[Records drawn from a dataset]
<<<<

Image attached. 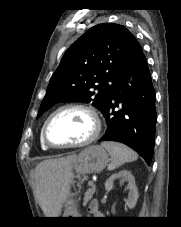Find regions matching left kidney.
I'll use <instances>...</instances> for the list:
<instances>
[{
	"instance_id": "5707ae66",
	"label": "left kidney",
	"mask_w": 181,
	"mask_h": 227,
	"mask_svg": "<svg viewBox=\"0 0 181 227\" xmlns=\"http://www.w3.org/2000/svg\"><path fill=\"white\" fill-rule=\"evenodd\" d=\"M116 179H121L123 182L124 181L128 182L129 193L128 198L126 199L125 202L130 209H133L138 199V190L135 184L134 176L128 170H121L120 172L111 175L105 182V189L107 191L112 190L114 180Z\"/></svg>"
}]
</instances>
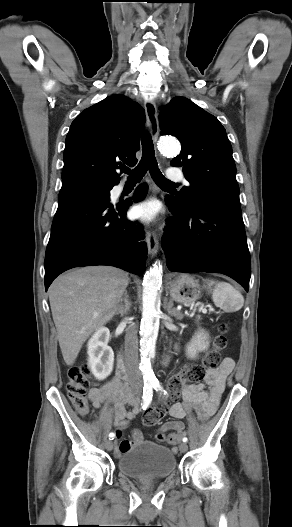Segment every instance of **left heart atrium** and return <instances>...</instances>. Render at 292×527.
Wrapping results in <instances>:
<instances>
[{
	"mask_svg": "<svg viewBox=\"0 0 292 527\" xmlns=\"http://www.w3.org/2000/svg\"><path fill=\"white\" fill-rule=\"evenodd\" d=\"M135 217L144 221L150 222L156 216V208L153 202H144L136 206L134 210Z\"/></svg>",
	"mask_w": 292,
	"mask_h": 527,
	"instance_id": "1",
	"label": "left heart atrium"
}]
</instances>
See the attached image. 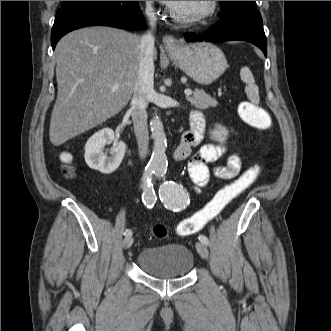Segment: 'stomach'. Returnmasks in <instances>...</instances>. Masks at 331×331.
Listing matches in <instances>:
<instances>
[{
  "label": "stomach",
  "mask_w": 331,
  "mask_h": 331,
  "mask_svg": "<svg viewBox=\"0 0 331 331\" xmlns=\"http://www.w3.org/2000/svg\"><path fill=\"white\" fill-rule=\"evenodd\" d=\"M170 56L183 72L203 85L217 80L228 67L224 53L210 42L181 44Z\"/></svg>",
  "instance_id": "1"
}]
</instances>
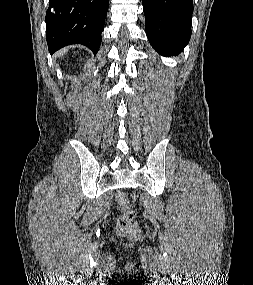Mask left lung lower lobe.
<instances>
[{
    "label": "left lung lower lobe",
    "mask_w": 253,
    "mask_h": 285,
    "mask_svg": "<svg viewBox=\"0 0 253 285\" xmlns=\"http://www.w3.org/2000/svg\"><path fill=\"white\" fill-rule=\"evenodd\" d=\"M147 37L160 53L178 54L191 37L193 0H142Z\"/></svg>",
    "instance_id": "obj_1"
}]
</instances>
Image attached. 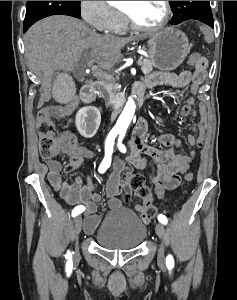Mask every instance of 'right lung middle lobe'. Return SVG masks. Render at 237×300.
I'll list each match as a JSON object with an SVG mask.
<instances>
[{"instance_id": "1", "label": "right lung middle lobe", "mask_w": 237, "mask_h": 300, "mask_svg": "<svg viewBox=\"0 0 237 300\" xmlns=\"http://www.w3.org/2000/svg\"><path fill=\"white\" fill-rule=\"evenodd\" d=\"M79 1H27L24 24H33L36 21L51 15H69L80 17Z\"/></svg>"}]
</instances>
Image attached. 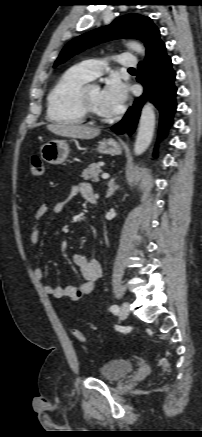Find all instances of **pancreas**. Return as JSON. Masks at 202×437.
<instances>
[{
    "instance_id": "cf45deb5",
    "label": "pancreas",
    "mask_w": 202,
    "mask_h": 437,
    "mask_svg": "<svg viewBox=\"0 0 202 437\" xmlns=\"http://www.w3.org/2000/svg\"><path fill=\"white\" fill-rule=\"evenodd\" d=\"M101 173V166L99 163H92L82 172L84 180H90L92 182L99 181V174Z\"/></svg>"
}]
</instances>
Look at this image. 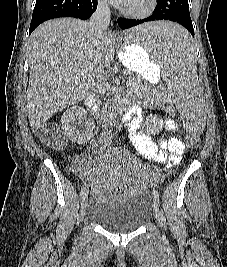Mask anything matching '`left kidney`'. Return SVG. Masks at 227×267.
<instances>
[{
  "label": "left kidney",
  "mask_w": 227,
  "mask_h": 267,
  "mask_svg": "<svg viewBox=\"0 0 227 267\" xmlns=\"http://www.w3.org/2000/svg\"><path fill=\"white\" fill-rule=\"evenodd\" d=\"M163 120L156 115H149L147 118V126L151 133H158L163 127Z\"/></svg>",
  "instance_id": "5707ae66"
}]
</instances>
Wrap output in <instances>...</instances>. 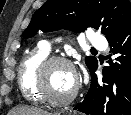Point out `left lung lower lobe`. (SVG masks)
<instances>
[{"instance_id":"1","label":"left lung lower lobe","mask_w":131,"mask_h":115,"mask_svg":"<svg viewBox=\"0 0 131 115\" xmlns=\"http://www.w3.org/2000/svg\"><path fill=\"white\" fill-rule=\"evenodd\" d=\"M107 40L116 58L103 68L101 82L95 74L98 64L90 71V89L74 110L86 115H131V19Z\"/></svg>"}]
</instances>
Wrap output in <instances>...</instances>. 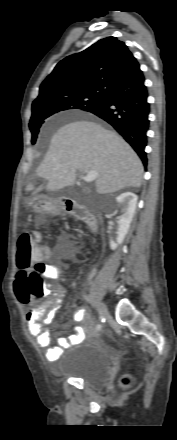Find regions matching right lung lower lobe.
<instances>
[{"label": "right lung lower lobe", "mask_w": 177, "mask_h": 440, "mask_svg": "<svg viewBox=\"0 0 177 440\" xmlns=\"http://www.w3.org/2000/svg\"><path fill=\"white\" fill-rule=\"evenodd\" d=\"M144 80V75L139 70L105 93L102 100L87 111L111 124L133 147L146 166L144 149L147 145L150 108Z\"/></svg>", "instance_id": "obj_1"}]
</instances>
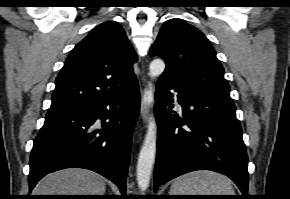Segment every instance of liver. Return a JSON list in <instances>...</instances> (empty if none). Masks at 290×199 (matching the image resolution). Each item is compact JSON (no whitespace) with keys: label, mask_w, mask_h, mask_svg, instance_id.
Segmentation results:
<instances>
[{"label":"liver","mask_w":290,"mask_h":199,"mask_svg":"<svg viewBox=\"0 0 290 199\" xmlns=\"http://www.w3.org/2000/svg\"><path fill=\"white\" fill-rule=\"evenodd\" d=\"M105 179L84 169H64L47 175L34 188V195H104Z\"/></svg>","instance_id":"6515ba94"}]
</instances>
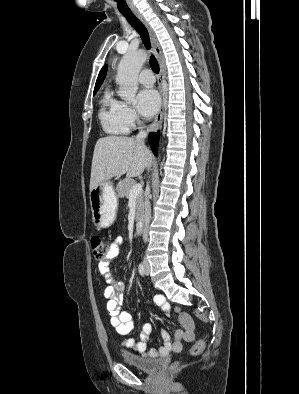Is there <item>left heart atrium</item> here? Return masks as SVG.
Wrapping results in <instances>:
<instances>
[{
	"label": "left heart atrium",
	"instance_id": "39dd6f15",
	"mask_svg": "<svg viewBox=\"0 0 299 394\" xmlns=\"http://www.w3.org/2000/svg\"><path fill=\"white\" fill-rule=\"evenodd\" d=\"M160 98L153 88H144L137 94L136 107L144 117H152L159 109Z\"/></svg>",
	"mask_w": 299,
	"mask_h": 394
}]
</instances>
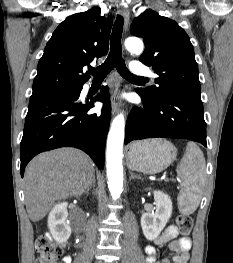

>>>>

## Work instruction
Exact copies of the lines from the one containing "Is there <item>left" through the end of the records above are required, with no pictures among them.

## Output of the task
Is there <item>left heart atrium</item> here? Return masks as SVG.
Wrapping results in <instances>:
<instances>
[{
	"label": "left heart atrium",
	"instance_id": "39dd6f15",
	"mask_svg": "<svg viewBox=\"0 0 299 394\" xmlns=\"http://www.w3.org/2000/svg\"><path fill=\"white\" fill-rule=\"evenodd\" d=\"M160 98L153 88H144L137 94L136 107L144 117H152L159 109Z\"/></svg>",
	"mask_w": 299,
	"mask_h": 394
}]
</instances>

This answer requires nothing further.